---------- SUPPLIED DATA ----------
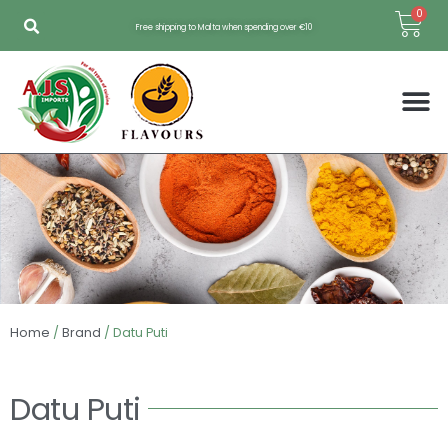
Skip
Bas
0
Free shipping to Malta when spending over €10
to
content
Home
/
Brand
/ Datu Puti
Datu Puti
----------
---------- SUPPLIED DATA ----------
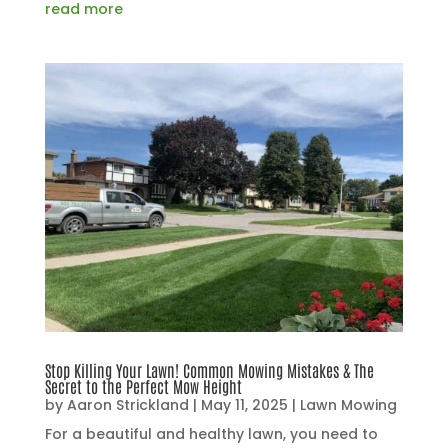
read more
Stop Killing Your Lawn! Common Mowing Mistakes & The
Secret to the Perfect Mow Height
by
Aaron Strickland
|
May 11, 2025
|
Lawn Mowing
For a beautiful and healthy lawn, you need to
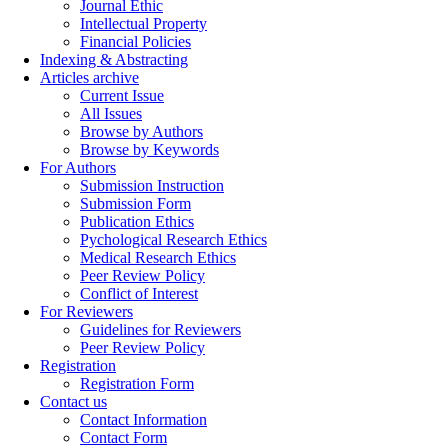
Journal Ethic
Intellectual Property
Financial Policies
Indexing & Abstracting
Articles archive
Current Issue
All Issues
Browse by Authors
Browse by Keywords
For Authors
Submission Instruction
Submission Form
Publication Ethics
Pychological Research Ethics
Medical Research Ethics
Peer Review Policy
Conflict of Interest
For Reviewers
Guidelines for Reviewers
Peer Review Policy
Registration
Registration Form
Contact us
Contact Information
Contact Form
----------
* **EXERCISE DESCRIPTION**:
Pull out every line in the data above that has the word "Contact".

* **SOLUTION BELOW**:
Contact us
Contact Information
Contact Form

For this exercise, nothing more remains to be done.